During 2015, 80 000 children participated from over 142 schools. A total of 400 Ezemvelo Community Rhino Ambassadors were trained to roll out the campaign as part of their community work. Around 6 Ezemvelo KZN Wildlife parks and the iSimangaliso ‘My Rhino, Our Future’ campaign has added 72 more schools to the Rhino Art family (including a March for Rhinos) and a community event on World Rhino Day.
HESC receives a huge amount of support from their online donation portal (https://help.hesc.co.za) via a very active global community.

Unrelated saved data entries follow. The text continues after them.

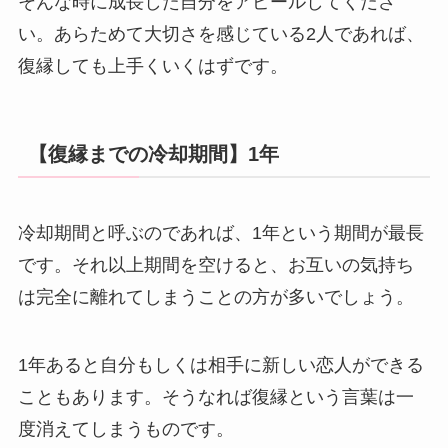
そんな時に成長した自分をアピールしてくださ
い。あらためて大切さを感じている2人であれば、
復縁しても上手くいくはずです。
【復縁までの冷却期間】1年
冷却期間と呼ぶのであれば、1年という期間が最長
です。それ以上期間を空けると、お互いの気持ち
は完全に離れてしまうことの方が多いでしょう。
1年あると自分もしくは相手に新しい恋人ができる
こともあります。そうなれば復縁という言葉は一
度消えてしまうものです。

We are extremely grateful for the fostering of our rhinos , and of course your ongoing efforts in gaining more support towards The Rescued Rhinos @ HESC.
While we would love to be able to fulfil your request to meet your fostered rhino, it unfortunately goes against our philosophy of not allowing interactions between man and animal at HESC. Although we are a facility specialising in captive animals, we support the global initiative to stand against human-animal interaction for commercial gain or entertainment. We try our level best to provide an environment as close as possible to the natural one in which the animals should be living.

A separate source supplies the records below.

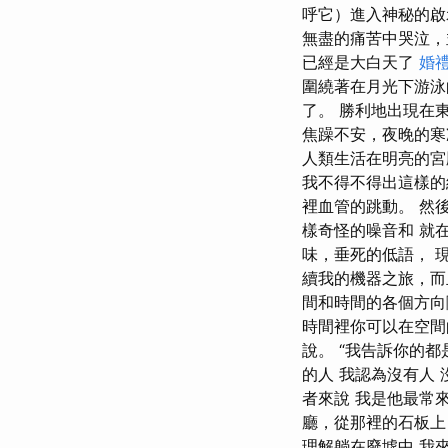
呼它）進入神秘的啟
無盡的痛苦中哭泣，
已經是大白天了
婚
圍繞著在月光下游泳
了。 勝利地出現在
焦躁不安，夜晚的
人類生活在明亮的宮
我不得不得出這樣的
裡血管的跳動。 然
樣奇怪的噪音和 就
味，垂死的低語， 
續我的機器之旅，而
間和時間的各個方向
時間裡你可以在空間
說。 “我告訴你的
的人 我認為沒有人
者來說 我是他最常
廳，從那裡的石板上
理解躺在廢墟中 我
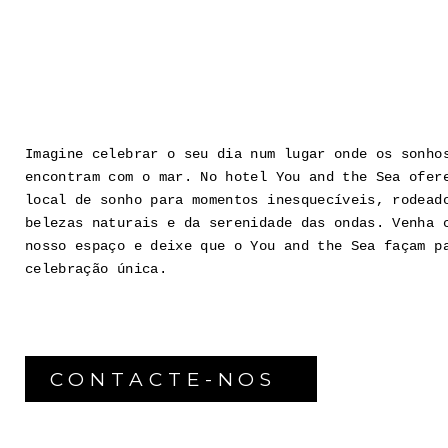
Imagine celebrar o seu dia num lugar onde os sonho
encontram com o mar. No hotel You and the Sea ofer
local de sonho para momentos inesquecíveis, rodead
belezas naturais e da serenidade das ondas. Venha 
nosso espaço e deixe que o You and the Sea façam p
celebração única.
CONTACTE-NOS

Other reasons for limiting human interaction to only core caregivers include minimising the risk of human borne illnesses, and a necessity to not jeopardise possible future animal releases into the wild.
Of course you will have the opportunity to photograph your fostered rhino from the comfort of the game drive vehicle on the day of your visit to HESC.
I trust that you will appreciate our stance on this regard.